The main problem with subscription fees is that they provide a single choice: between paying nothing (thus getting nothing) and paying a large fee (thus getting everything). Most users will chose to pay nothing and will go to other sites.
Micropayments lower the threshold and do not require a big decision before users get their initial benefits: thus users will be encouraged to view more pages and spend more.
Betalen per download ja, maar betalen voor een jaar downloads NEE!
“Charging subscriptions is like building a city wall: you keep people out!”



14. Keep users with disabilities in mind!
Users with disabilities are disabled and many must use assistive technologies to access the Web. Obviously, websites must be accessible through alternative user interface devices, such as screen readers and screen magnifiers. If you can't get at the information or services that a website or intranet offers, then you definitely can't use it either. But, just because a design is theoretically accessible, doesn't mean that it's easy to use, simple to learn, or supports efficient job performance.
Usability is Three Times Better for Non-Disabled Users!
ALT-tag bij afbeeldingen invullen is dus de boodschap!



15. Meta-tags
Een site moet vindbaar zijn op het internet. Het is daarom belangrijk om meta-tags in een html-document op te nemen. Deze bevatten een korte beschrijving van de site met keywords die gebruikt worden door zoekmachines. De implementatie hiervan is eenvoudig, maar wordt door de zoekmachines niet altijd correct gebruikt.

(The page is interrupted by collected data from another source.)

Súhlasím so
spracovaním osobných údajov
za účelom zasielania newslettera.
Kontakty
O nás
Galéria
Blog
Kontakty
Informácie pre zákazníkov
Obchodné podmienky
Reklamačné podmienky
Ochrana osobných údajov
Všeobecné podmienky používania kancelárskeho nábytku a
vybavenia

Dit zou moeten voorkomen dat je site in zoekmachines terechtkomt met als beschrijving: “Uw browser ondersteunt geen frames” of iets dergelijks.
Uit ervaring weet ik dat het niet gemakkelijk is om met een correcte beschrijving in zoekmachines terecht te komen. Het lastigste is: eens er een verkeerde beschrijving bij je site staat, kan je deze nauwelijks nog veranderen! Daarbij komt nog eens dat je moet te weten komen welke zoekstring een potentiële gebruiker zou invoeren voor je site! Als zelfs een bedrijf als Microsoft daar bij AltaVista niet in slaagt! Typ maar eens Microsoft in. De hoofdsite is zeker niet de eerste in de lijst!



16. Easy-to-use interface
To design an easy-to-use interface, pay attention to what users do, not what they say! Self-reported claims are unreliable, as are user speculations about future behaviour.
In past years, the greatest usability barrier was the preponderance of cool design. Most projects were ruled by usability opponents who preferred complexity over simplicity. As a result, billions of dollars were wasted on flashy designs that were difficult to use.
Maak enkele alternatieve designs en laat de gebruikers ermee werken (niet alleen laten zien!) en vraag welke het beste is. If the users have not actually tried to use the designs, they'll base their comments on surface features. Such input often contrasts strongly with feedback based on real use.

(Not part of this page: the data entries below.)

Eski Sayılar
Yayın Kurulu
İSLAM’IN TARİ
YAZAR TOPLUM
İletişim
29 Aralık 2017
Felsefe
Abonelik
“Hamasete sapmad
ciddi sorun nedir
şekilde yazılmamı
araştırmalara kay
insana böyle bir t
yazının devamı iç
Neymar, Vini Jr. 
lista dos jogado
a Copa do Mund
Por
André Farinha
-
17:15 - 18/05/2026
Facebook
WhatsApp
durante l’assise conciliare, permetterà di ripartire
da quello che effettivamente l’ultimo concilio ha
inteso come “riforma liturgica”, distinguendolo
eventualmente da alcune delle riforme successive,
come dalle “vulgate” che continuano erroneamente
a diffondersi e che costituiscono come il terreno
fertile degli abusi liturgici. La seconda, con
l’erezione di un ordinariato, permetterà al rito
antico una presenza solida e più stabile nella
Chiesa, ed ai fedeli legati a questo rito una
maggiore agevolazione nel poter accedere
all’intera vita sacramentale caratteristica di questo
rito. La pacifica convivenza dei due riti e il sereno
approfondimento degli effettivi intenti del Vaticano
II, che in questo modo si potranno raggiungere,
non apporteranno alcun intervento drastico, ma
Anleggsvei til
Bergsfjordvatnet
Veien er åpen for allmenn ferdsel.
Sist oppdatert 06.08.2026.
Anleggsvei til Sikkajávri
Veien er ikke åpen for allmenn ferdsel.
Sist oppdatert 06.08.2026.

No drop-down menus: drop-down menus often have low usability and either confuse users or lead them to unintended parts of the site.



17. Feedback: in danger!
You must consider how and when to solicit feedback. Although it might be tempting to simply post a survey online, you're unlikely to get reliable input (if you get any at all). Users who see the survey and fill it out before they've used the site will offer irrelevant answers.
Feeback: OK, maar dan wel als de gebruikers de site al gebruikt hebben!



18. Description of you site
Users decide quickly whether to stay or leave a site. To assess whether your homepage communicates effectively to visitors in the crucial first 10 seconds, follow two simple guidelines.
- First, collect the taglines from your own site and your three strongest competitors. Print them in a bulleted list without identifying the company names. Ask yourself whether you can tell which company does what. More important, ask a handful of people outside your company the same question.
- Second, look at how you present the company in the main copy on the home page. Rewrite the text to say exactly the opposite. Would any company ever say that? If not, you're not saying much with your copy, either.



19. Simple search: fight complexity
Search is the user's lifeline for mastering complex websites. The best designs offer a simple search box on the home page and play down advanced search and scoping.
A typical comment is: "I don't want to have to navigate this site the way they want me to. I just want to find the thing I'm looking for." This is why many users go straight to the home page search function.
Search is also users' escape hatch when they are stuck in navigation. When they can't find a reasonable place to go next, they often turn to the site's search function. This is why you should make search available from every page on the site; you cannot predict where users will be when they decide they are lost.

Guidelines:
- On home pages, search should be a type-in field and not a link.
- The search input field should be wide enough to contain the typical query; if the box is too small, the query will scroll and diminish usability.

First page = golden:
Users almost never look beyond the second page of search results. It is thus essential that your search prioritize results in a useful way and that all the most important hits appear on the first page.



20. Advanced search: No!
The mean query length is 2.0 words.
Most users cannot use advanced search or Boolean query syntax.
De woorden ‘and’ en ‘or’ worden dikwijls verkeerd geïnterpreteerd door niet-informatici.
Vb: Gebruiker zoekt bedrijven uit Mechelen en Antwerpen en typt “Bedrijven and Mechelen And Antwerpen”. Je kan al raden (maar de gebruiker waarschijnlijk niet) wat het gevolg is!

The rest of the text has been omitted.